At 610, a first term can be received as input to a social media data query. The input may be received using a query wizard that enables creation of complex queries on social media datasets. The query wizard can be part of an interface to define the social media data query based on brands, products, and media terms.
At 620, a related term can be determined. The related term can be determined based on a predictive model trained on historical user interactions (e.g., queries) with a social media dataset of topics. The historical user interaction can include query terms and associated topics returned as query results.
In some implementations, determining the related term can include determining a distance between the first term and clusters of social media datasets or documents. The clusters of documents can be clustered according to predetermined labels. The distance can be determined in vector space, for example, as described in more detail above. At least the label of the closest cluster (e.g., the cluster having the shortest distance measure) to the search term can form a basis for determining the related term. For example, a weighted combination of an output of the predictive model and the label of at least the closest label can be used to determine the related term.
At 630, the related term can be provided to the user interface to prompt the user to include the related term in the social media data query. The prompting can be in many forms, for example, those illustrated in
Attributes of related terms can also be determined. The attributes can specify whether the historical user interactions associated with the related term were associated with a hashtag, at mention, title, uniform resource locator, author, and the like.
Query wizard 710 can include a user interface that simplifies the process of complex boolean query building and shows dynamic recommendation of query terms returned from query enhancer 720.
Query enhancer 720 can provide dynamic recommendation of query terms based on single keyword search provided by the user and information obtained from the query engine 730 and predictive models 740.
Query engine 730 can provide term autocomplete functionality, return topics related to a keywords provided by the user, and execute search result clustering algorithms. Query engine 730 can use information received from social media database 750 and historical user interactions database 760 (e.g., for performing inference).
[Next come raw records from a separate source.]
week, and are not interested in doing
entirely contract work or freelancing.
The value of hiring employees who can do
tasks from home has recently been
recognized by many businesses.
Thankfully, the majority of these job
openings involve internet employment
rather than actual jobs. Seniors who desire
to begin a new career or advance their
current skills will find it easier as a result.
Predictive models 740 can include word embedding models that can provide synonyms and related context terms based on keywords provided by the user. These models can be constantly retrained by using data from social media database 750 and user interactions database 760.
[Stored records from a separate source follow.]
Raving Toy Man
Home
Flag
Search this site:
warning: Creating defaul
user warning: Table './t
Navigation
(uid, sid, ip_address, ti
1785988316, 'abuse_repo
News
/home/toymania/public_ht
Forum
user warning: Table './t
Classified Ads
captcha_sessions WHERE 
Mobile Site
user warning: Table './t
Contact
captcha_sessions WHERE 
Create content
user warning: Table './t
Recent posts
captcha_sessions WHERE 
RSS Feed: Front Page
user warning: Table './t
Social media database 750 can include a database of social media posts (e.g., mentions) collected from the internet. User interactions database 760 can include a database of user interactions with the social media database 750 and can include queries previously created by the users as well as manual and automatic categorization of social media posts (e.g., mentions).
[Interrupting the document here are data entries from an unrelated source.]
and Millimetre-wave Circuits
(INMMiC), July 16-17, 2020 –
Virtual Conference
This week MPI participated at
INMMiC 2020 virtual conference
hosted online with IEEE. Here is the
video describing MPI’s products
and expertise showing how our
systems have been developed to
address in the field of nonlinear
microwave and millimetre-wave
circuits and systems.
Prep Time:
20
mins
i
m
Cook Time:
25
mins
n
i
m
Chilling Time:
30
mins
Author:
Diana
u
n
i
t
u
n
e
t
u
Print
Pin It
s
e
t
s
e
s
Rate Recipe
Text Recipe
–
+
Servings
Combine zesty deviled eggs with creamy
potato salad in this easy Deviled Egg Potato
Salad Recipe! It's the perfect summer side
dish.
The subject matter described herein provides many technical advantages. For example, the subject matter described can enable a user to receive useful information from a search for keyword or keyphrase in social media databases. Using other approaches, a search for a term or group of terms can generate many hits having many different contexts that are not relevant to the intended context of the user's search. Further, it can be difficult to train the query to focus on the valuable terms in a search. A display of possible contexts associated with/related to initially input search terms/phrases allows the user the option to further build the query by adding or excluding contexts chosen from this set of possible contexts.
The current subject matter provides solutions to technical problems. In particular the current subject matter can enable better search queries and better search results providing an improved search computing system. Additionally, the current subject matter can enable a user interface providing improved user interaction for querying social media data.
One or more aspects or features of the subject matter described herein can be realized in digital electronic circuitry, integrated circuitry, specially designed application specific integrated circuits (ASICs), field programmable gate arrays (FPGAs) computer hardware, firmware, software, and/or combinations thereof. These various aspects or features can include implementation in one or more computer programs that are executable and/or interpretable on a programmable system including at least one programmable processor, which can be special or general purpose, coupled to receive data and instructions from, and to transmit data and instructions to, a storage system, at least one input device, and at least one output device. The programmable system or computing system may include clients and servers. A client and server are generally remote from each other and typically interact through a communication network. The relationship of client and server arises by virtue of computer programs running on the respective computers and having a client-server relationship to each other.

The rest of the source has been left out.